WHAT THE TASK ASKS >>
State how many lines in the entries below hold the word "will", with nothing besides the number.

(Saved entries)
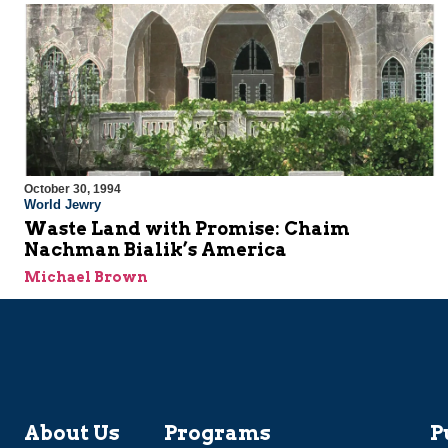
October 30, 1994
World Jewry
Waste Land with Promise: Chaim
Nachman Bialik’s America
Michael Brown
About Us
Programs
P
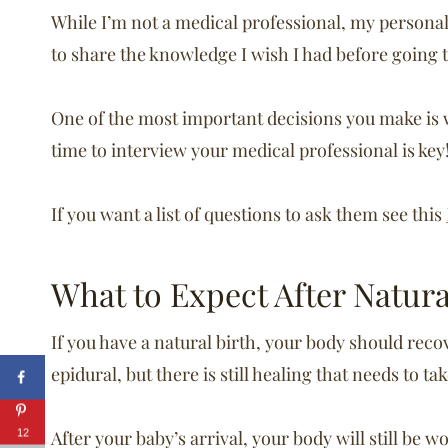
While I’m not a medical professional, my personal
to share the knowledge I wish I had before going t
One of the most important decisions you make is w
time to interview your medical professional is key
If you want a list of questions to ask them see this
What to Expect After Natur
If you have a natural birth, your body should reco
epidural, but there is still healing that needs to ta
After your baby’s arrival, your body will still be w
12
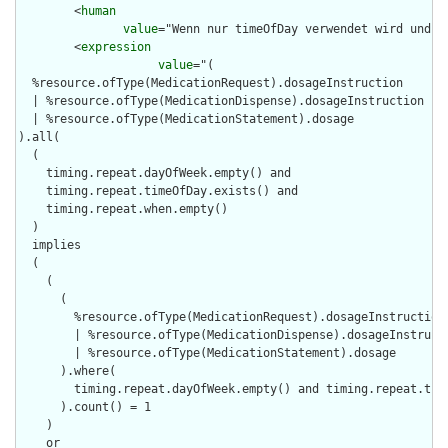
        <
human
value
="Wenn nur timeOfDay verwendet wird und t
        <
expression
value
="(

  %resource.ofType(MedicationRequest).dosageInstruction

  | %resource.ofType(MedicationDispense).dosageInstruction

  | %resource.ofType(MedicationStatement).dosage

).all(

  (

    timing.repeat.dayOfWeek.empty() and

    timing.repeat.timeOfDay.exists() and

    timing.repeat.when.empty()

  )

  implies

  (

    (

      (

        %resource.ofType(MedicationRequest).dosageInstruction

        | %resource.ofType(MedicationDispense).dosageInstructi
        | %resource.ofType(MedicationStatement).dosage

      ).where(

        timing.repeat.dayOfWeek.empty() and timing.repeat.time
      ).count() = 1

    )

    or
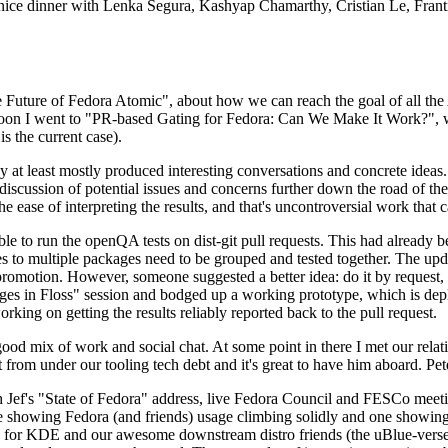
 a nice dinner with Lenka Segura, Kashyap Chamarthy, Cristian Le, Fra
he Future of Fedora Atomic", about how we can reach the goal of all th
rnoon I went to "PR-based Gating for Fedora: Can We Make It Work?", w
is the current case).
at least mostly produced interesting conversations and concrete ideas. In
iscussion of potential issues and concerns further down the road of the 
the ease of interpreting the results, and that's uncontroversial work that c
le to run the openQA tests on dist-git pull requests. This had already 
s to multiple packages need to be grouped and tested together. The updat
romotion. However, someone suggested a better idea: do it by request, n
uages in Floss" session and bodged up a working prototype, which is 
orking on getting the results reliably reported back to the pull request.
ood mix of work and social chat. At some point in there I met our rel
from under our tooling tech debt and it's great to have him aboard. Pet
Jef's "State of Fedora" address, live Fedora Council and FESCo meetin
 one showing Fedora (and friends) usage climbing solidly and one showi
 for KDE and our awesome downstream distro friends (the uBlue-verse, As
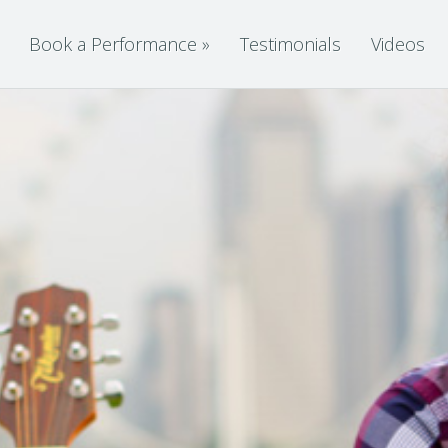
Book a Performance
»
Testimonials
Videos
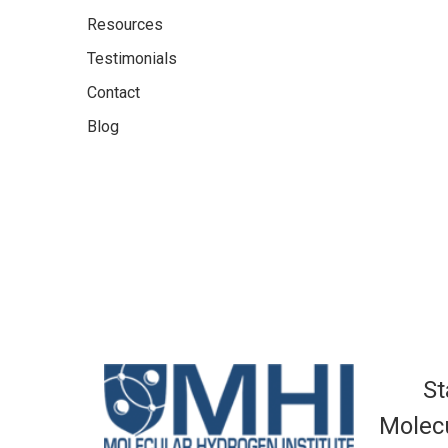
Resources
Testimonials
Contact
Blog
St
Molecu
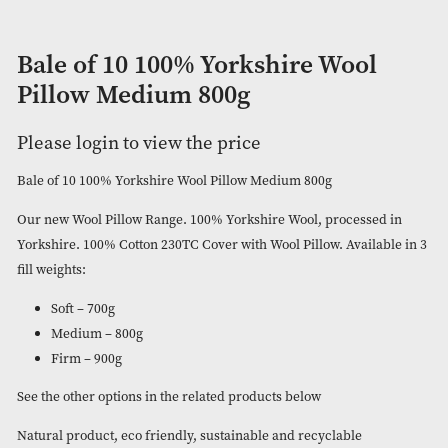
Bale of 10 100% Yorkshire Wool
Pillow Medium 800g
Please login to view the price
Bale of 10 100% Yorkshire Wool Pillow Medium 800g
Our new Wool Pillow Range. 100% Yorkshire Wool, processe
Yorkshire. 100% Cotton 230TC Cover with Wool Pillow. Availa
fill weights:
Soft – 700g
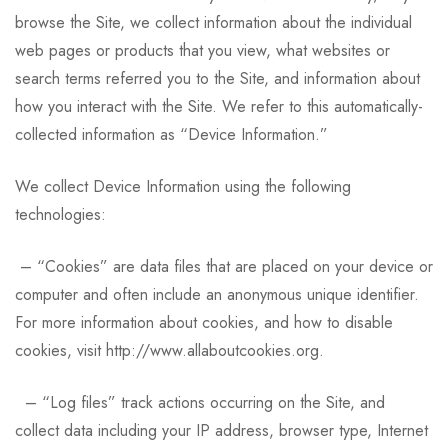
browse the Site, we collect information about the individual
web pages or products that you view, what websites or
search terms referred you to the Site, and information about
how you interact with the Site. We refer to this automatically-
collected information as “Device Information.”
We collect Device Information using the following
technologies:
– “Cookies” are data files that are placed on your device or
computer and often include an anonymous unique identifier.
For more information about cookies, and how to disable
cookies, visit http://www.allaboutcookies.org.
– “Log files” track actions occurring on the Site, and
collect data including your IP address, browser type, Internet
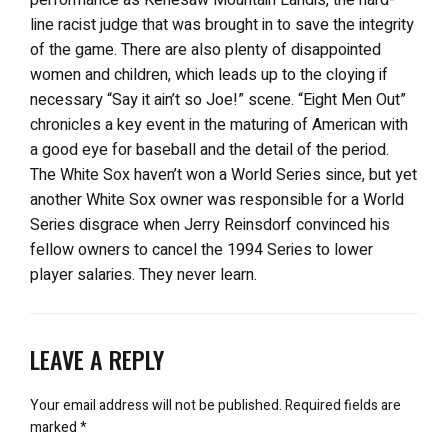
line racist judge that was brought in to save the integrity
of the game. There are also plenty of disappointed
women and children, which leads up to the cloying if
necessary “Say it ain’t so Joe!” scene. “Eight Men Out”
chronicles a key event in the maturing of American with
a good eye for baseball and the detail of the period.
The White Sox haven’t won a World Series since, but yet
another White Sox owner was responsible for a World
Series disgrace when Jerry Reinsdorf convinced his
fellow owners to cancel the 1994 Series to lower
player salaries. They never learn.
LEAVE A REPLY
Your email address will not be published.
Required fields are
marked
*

ANSWER FOR THE TASK >>
2